- _Action item_
Below are entries; count the lines containing the string "Renault". The answer is that number alone.

═════ Records to process ═════

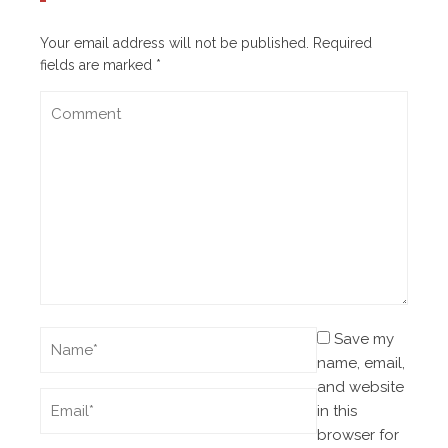
Your email address will not be published.
Required
fields are marked
*
Save my
name, email,
and website
in this
browser for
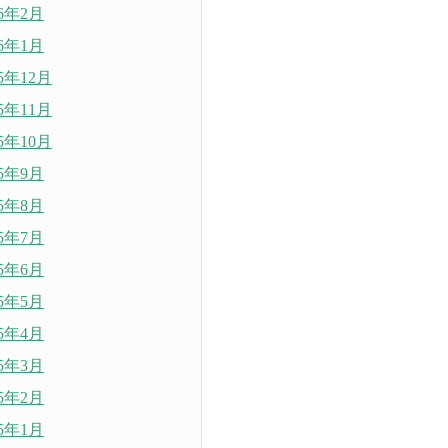
26年2月
26年1月
25年12月
25年11月
25年10月
25年9月
25年8月
25年7月
25年6月
25年5月
25年4月
25年3月
25年2月
25年1月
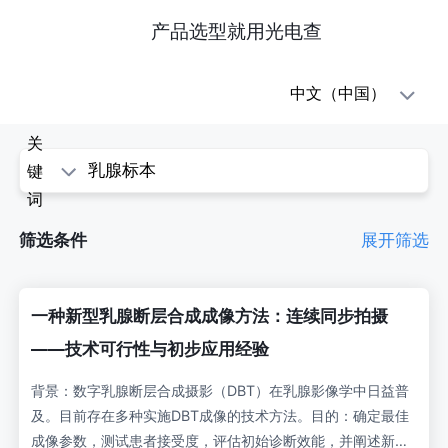
产品选型就用光电查
oe1(光
中文（中国）
电
关
查)
键
词
-
筛选条件
展开筛选
科
学
一种新型乳腺断层合成成像方法：连续同步拍摄
论
——技术可行性与初步应用经验
文
背景：数字乳腺断层合成摄影（DBT）在乳腺影像学中日益普
及。目前存在多种实施DBT成像的技术方法。目的：确定最佳
成像参数，测试患者接受度，评估初始诊断效能，并阐述新型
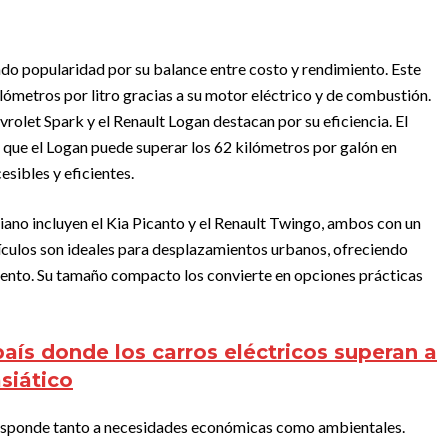
ado popularidad por su balance entre costo y rendimiento. Este
metros por litro gracias a su motor eléctrico y de combustión.
olet Spark y el Renault Logan destacan por su eficiencia. El
 que el Logan puede superar los 62 kilómetros por galón en
sibles y eficientes.
no incluyen el Kia Picanto y el Renault Twingo, ambos con un
ículos son ideales para desplazamientos urbanos, ofreciendo
ento. Su tamaño compacto los convierte en opciones prácticas
país donde los carros eléctricos superan a
asiático
responde tanto a necesidades económicas como ambientales.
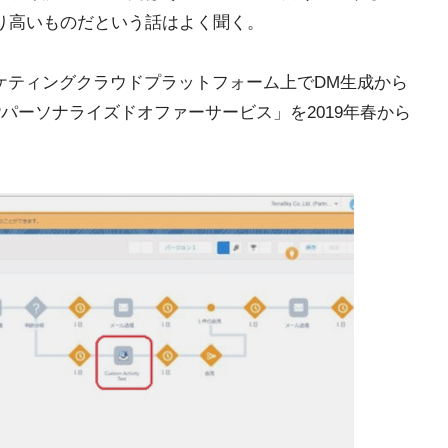
り高いものだという話はよく聞く。
eのマーケティングクラウドプラットフォーム上でDM生成から
パーソナライズドオファーサービス」を2019年春から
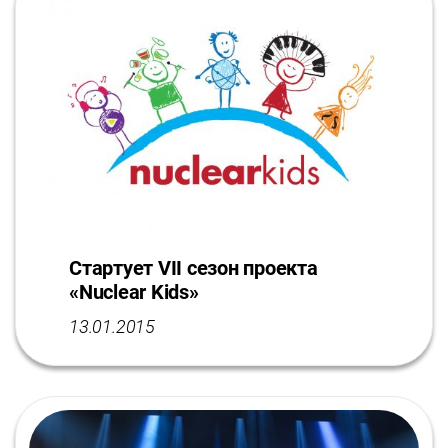
Стартует VII сезон проекта
«Nuclear Kids»
13.01.2015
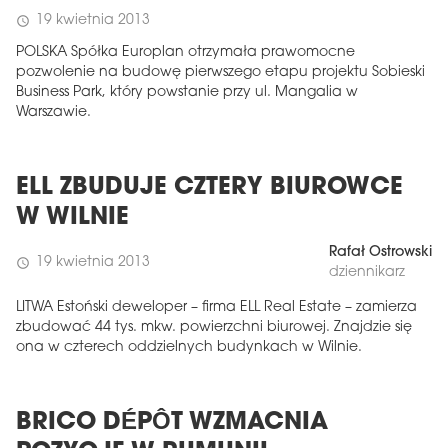
19 kwietnia 2013
schedule
POLSKA Spółka Europlan otrzymała prawomocne
pozwolenie na budowę pierwszego etapu projektu Sobieski
Business Park, który powstanie przy ul. Mangalia w
Warszawie.
ELL ZBUDUJE CZTERY BIUROWCE
W WILNIE
Rafał Ostrowski
19 kwietnia 2013
schedule
dziennikarz
LITWA Estoński deweloper – firma ELL Real Estate – zamierza
zbudować 44 tys. mkw. powierzchni biurowej. Znajdzie się
ona w czterech oddzielnych budynkach w Wilnie.
BRICO DÉPÔT WZMACNIA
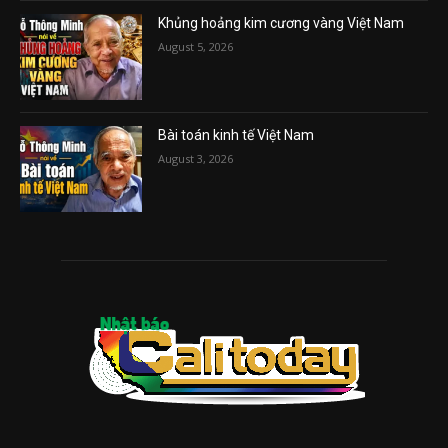
Khủng hoảng kim cương vàng Việt Nam
August 5, 2026
Bài toán kinh tế Việt Nam
August 3, 2026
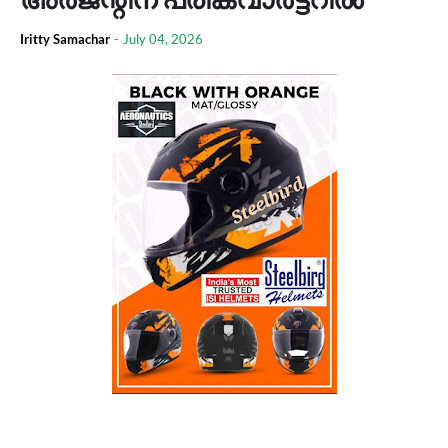
Iritty Samachar
-
July 04, 2026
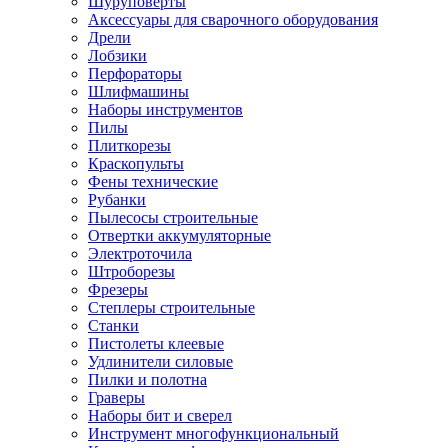
Шуруповерты
Ножницы по металлу
Аксессуары для сварочного оборудования
Тележки садовые
Дрели
Умывальники
Лобзики
Автомобильная техника
Перфораторы
Автозвук
Шлифмашины
Автомагнитолы
Наборы инструментов
Колонки
Пилы
Сабвуферы
Плиткорезы
Усилители
Краскопульты
Модуляторы fm
Фены технические
Аксессуары
Рубанки
Электроника
Пылесосы строительные
Видеорегистраторы
Отвертки аккумуляторные
Радар-детекторы
Электроточила
Парковочные радары
Штроборезы
Навигаторы и аксессуары
Фрезеры
Аксессуары к навигаторам
Степлеры строительные
Навигаторы
Станки
Алкотестеры
Пистолеты клеевые
Камеры заднего вида
Удлинители силовые
Автомобильные антенны
Пилки и полотна
Сигнализации автомобильные
Граверы
Автоинверторы
Наборы бит и сверел
Телевизоры и мониторы автомобильные
Инструмент многофункциональный
Аксессуары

═════

- _Your solution_
2